Your question has several important legal aspects, which we’ll try to address separately here.

First, the matter of same-sex marriage and immigration benefits: Yes, they exist, since the U.S. Supreme Court’s Windsor decision removed the bar to immigration rights for same-sex couples. The spouse of a U.S. citizen is an “immediate relative” in immigration law lingo, and therefore immediately eligible to apply for U.S. lawful permanent residence. The important thing in petitioning for a same-sex spouse will be to make sure that the marriage is legal in the state or country where it took place – but as you say, California is currently allowing same-sex marriage. You will need to obtain a certified copy of your marriage certificate before moving forward with the immigration process.

Next, the matter of what rights a same-sex spouse gains: It’s too soon to talk about U.S. citizenship.
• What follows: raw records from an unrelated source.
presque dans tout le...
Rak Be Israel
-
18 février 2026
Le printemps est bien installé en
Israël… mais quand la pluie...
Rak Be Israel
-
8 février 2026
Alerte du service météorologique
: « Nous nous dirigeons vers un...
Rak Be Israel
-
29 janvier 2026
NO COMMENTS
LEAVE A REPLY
The first step will be a U.S. green card, or lawful residence.  In fact, with a marriage less than two years old at the time you submit the visa petition (Form I-130) to start the application process, your wife will gain “lawful conditional residence” as opposed to “lawful permanent residence,” and have to submit another application before the end of a two-year period to remove the conditions and become a full-fledged permanent resident. After three years of marriage and living with a U.S. citizen, a green card holder can apply for U.S. citizenship.
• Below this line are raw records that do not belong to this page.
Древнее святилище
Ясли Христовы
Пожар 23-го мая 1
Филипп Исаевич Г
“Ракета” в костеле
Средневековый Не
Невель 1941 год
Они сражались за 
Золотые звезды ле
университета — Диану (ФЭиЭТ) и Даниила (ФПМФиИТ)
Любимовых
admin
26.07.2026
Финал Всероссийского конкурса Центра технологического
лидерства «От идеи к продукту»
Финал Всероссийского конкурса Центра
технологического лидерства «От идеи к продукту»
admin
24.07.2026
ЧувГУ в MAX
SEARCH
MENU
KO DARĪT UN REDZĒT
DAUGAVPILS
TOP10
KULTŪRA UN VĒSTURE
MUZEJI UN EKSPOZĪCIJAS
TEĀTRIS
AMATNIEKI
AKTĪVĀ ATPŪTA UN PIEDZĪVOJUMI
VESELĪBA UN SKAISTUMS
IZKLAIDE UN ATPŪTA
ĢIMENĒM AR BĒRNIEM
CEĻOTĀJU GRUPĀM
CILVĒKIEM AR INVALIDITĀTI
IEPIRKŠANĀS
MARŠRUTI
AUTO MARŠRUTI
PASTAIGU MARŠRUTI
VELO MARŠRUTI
Now, to the most difficult part of your question: your girlfriend’s undocumented status. Because she entered illegally, and assuming she has been in the U.S. for more than six months, she’s likely got an inadmissibility problem, as described in “Consequences of Unlawful Presence in the U.S. -- Three- and Ten-Year Time Bars.”
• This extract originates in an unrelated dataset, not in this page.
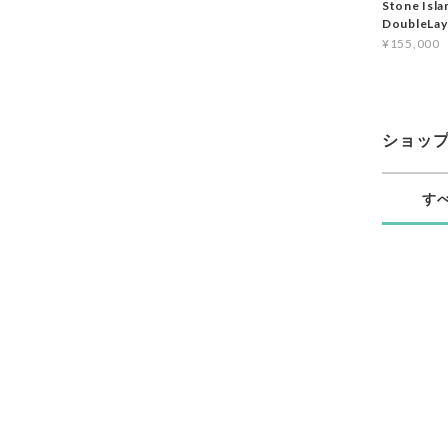
Stone Isl
DoubleLa
¥155,000
ショッ
す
That means that, although technically eligible for the green card, she probably won’t be allowed to stay in the U.S. to apply for it – though she can still apply for it at a U.S. consulate in Mexico – but it won’t be granted for three or ten years unless she qualifies for a waiver. And the waiver needs to be based on extreme hardship to her U.S. permanent resident or U.S. citizen spouse (that’s you) and/or parents.

See the “Inadmissibility and Waivers” section of Nolo’s website for details. You’re in a situation where may be no risk-free option available for your new spouse’s application for U.S. immigration benefits, which you would be best off discussing with an experienced immigration attorney.